Friday, 27 November 2015
You come from love.
We are dancing in circles, my son and I.
I am singing a verse from a song he has always loved, even when he was a baby.
The book of love has music in it, in fact it's where music come from...
He holds my hands tighter and smiles a smile that covers his entire face.
Then being silly I change the words "The book of love has William in it, in fact it's where William comes from..."
And I look at him laughing "Do you come from the book of love? I think you do!"
He laughs and I say to him more seriously "You do come from love. Remember that."
You come from love.
My thoughts flash backward to several years ago. My husband and I are sitting in a quiet, dim conference room, chairs in a semi circle, many couples there with us. So many expressions on so many faces. Overwhelm. Grief. Struggle. Strength. The air is heavy with anxiety. Some women are crying. Many of them are brought here by heartbreaking situations. Many are bowed under the weight of indescribable grief.
The attention is focused on a woman at the front of the room asking us to think about what we will do if we learn that the child we adopt is a result of violence or rape. Will we be honest with them? What will we say? How will we say it?
It's too much. It's too heavy. The air is too still.
And who knows? Who knows? Who knows what they will say in this situation?
Some children are a result of love and some of violence and some of indifference.
Today as I looked at my son and asked him jokingly if he came from love, I suddenly felt the truth of it in my heart. Of course he comes from love. Of course he does. I don't know if he is the result of a loving relationship between his biological mother and father but I know he comes from love.
Every fiber of his being was created in love. Knit together in his mother's womb with the deepest, greatest, purest, most eternal love. Created in the brilliance of the love of the Heavenly Father.
My sons, I promise you, you come from love.
Tuesday, 10 November 2015
My mom told me once that each night as my four siblings and I were growing up she would pray at the end of the day that Mother Mary would make up for any lacking she may have experienced that day as a mother. That if there were any failings in her mothering that Mary would make up for them with the perfection of her motherly love.
I find this concept so beautiful and reassuring. Although I have always had a deep love for Mary, since becoming a mother myself, my devotion to her has grown in so many ways.

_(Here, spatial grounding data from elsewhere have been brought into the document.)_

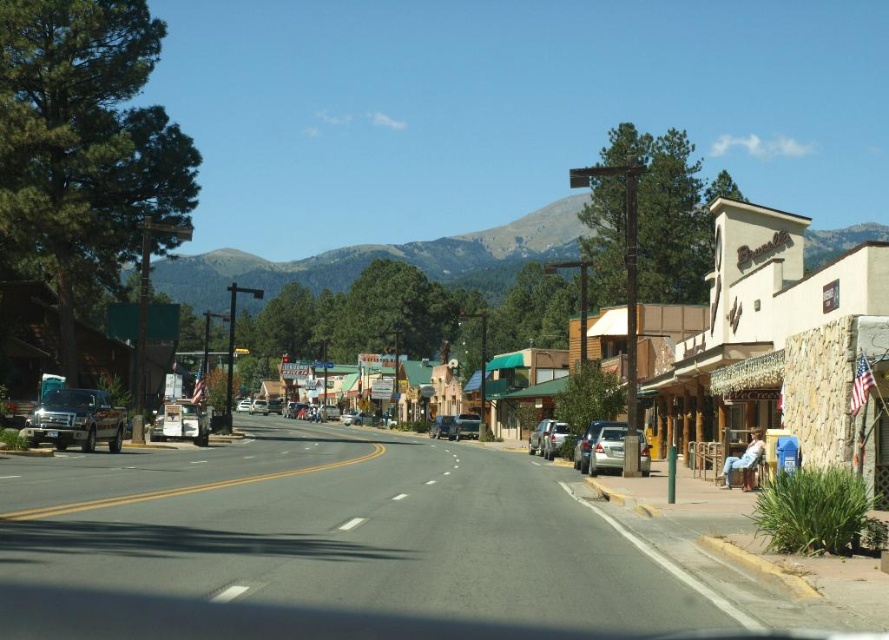 Can you confirm if stone building at center is positioned above metallic silver sedan at center-right?

Indeed, stone building at center is positioned over metallic silver sedan at center-right.

The height and width of the screenshot is (640, 889). What are the coordinates of `stone building at center` in the screenshot? It's located at (761, 301).

The image size is (889, 640). What do you see at coordinates (761, 301) in the screenshot? I see `stone building at center` at bounding box center [761, 301].

Locate an element on the screen. stone building at center is located at coordinates [761, 301].

Is point (733, 304) farther from viewer compared to point (47, 396)?

That is True.

Between stone building at center and silver metallic truck at left, which one is positioned higher?

stone building at center is higher up.

What are the coordinates of `stone building at center` in the screenshot? It's located at (761, 301).

Who is taller, silver metallic truck at left or silver metallic sedan at center?

With more height is silver metallic sedan at center.

Does point (115, 420) come in front of point (343, 417)?

Yes, point (115, 420) is closer to viewer.

I want to click on silver metallic truck at left, so click(75, 419). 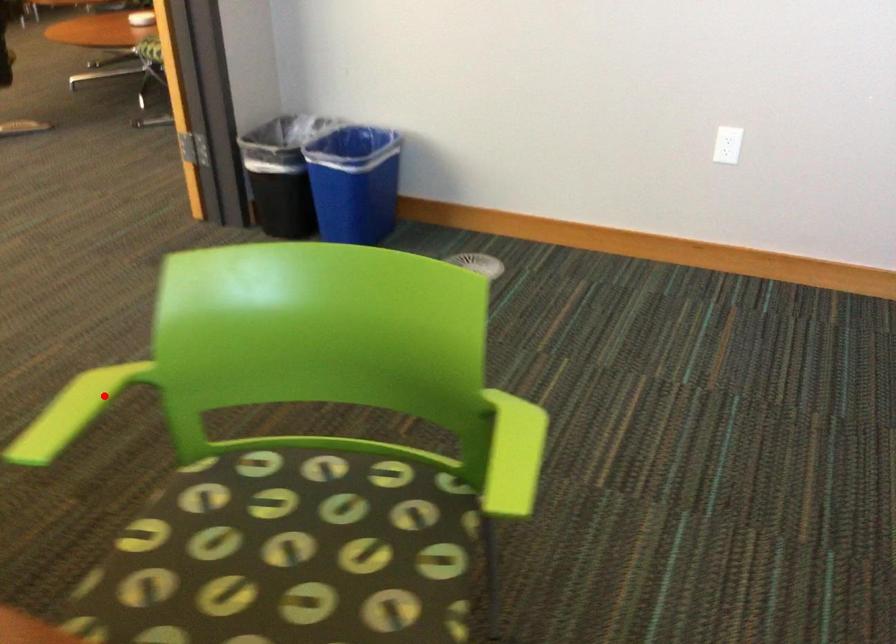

When we were in Canada this past summer, we met and spoke with a woman from Sri Lanka. I thought nothing of it until later, when W and I were snuggling reading a story before bed that night. I shut the book and he asked me in a quiet, tentative voice "Mommy? Today I saw that other mommy didn't I?" At first I was couldn't think what he meant. "The mommy from Sri Lanka. I saw her today. She looks just like me." I said "Oh sweetie, that woman was just a friend. She does come from Sri Lanka but she isn't your Sri Lankan mommy." He considered this for a moment and then asked "But where is she then?" And then the words that you always know will come someday but not usually at 6 years old "Why didn't she want me? Do you think she misses me? Do you think she cries for me? Does she love me?"
I was glad the room was dark because I could feel tears filling my own eyes. I willed my voice to remain calm and steady and tried to answer as best I could "W, she did want you very much and I know that she loves you and misses you everyday. She couldn't keep you there though so now you are here with us, in our family and we are so glad. We love you so much."
"But why do you want me?"
Why do you want me? How does anyone answer this question sufficiently? If it were a teenager or an adult asking, there is so much more one can say, so many complex things that can be explained and spoken of and understood but answering a young child is different.
I chose the simplest way and said "We want you because we love you and you are a part of our family. We couldn't imagine life without you. We will always want you. Forever."
I wondered later, are these the questions that will follow him through his life as he grows? My heart felt heavy and sad. Not because he had asked about his biological mother but because my own explanations are so inadequate. I've thought about these things for years but I have no perfect answers.
After I had tucked him in and walked down the stairs, I sat out on the porch swing and remembered Mary. This was something I could entrust to her. She is my mother and the mother of us all so I asked her to especially be a mother to my little son whose heart is full of questions. That she would make up for in him, everything that I can't provide, everything that this world can't provide.
We are so fallible. The world so imperfect. Love, so willing but also so complex, so fraught with pain at times.
When W asks these questions, I know I am not responsible for this lack in his life, I am not lacking, but something is. A loss that is deep and primal is being mixed with something beautiful and spiritual. This to me is the essence of adoption. Loss and gain.
It is a deeply spiritual bond. A forging. I believe we are spiritually and eternally bound, not only to our two children, but to their families and their ancestors as well. This bond is imperfection made beautiful. Made perfect in the desire to love.
In human love, there is always failure and imperfection. In my own love, there will always be imperfections, places my love isn't able to heal or to reach or places I am not willing or able to go. There will be times I fail.
So I entrust my children to God's perfect love and to the perfect love of Mary, Mother of Jesus and to the love of her husband, Saint Joseph, an adoptive father himself.
I pray that they make up for all the ways this world and the people in it and love itself, are lacking.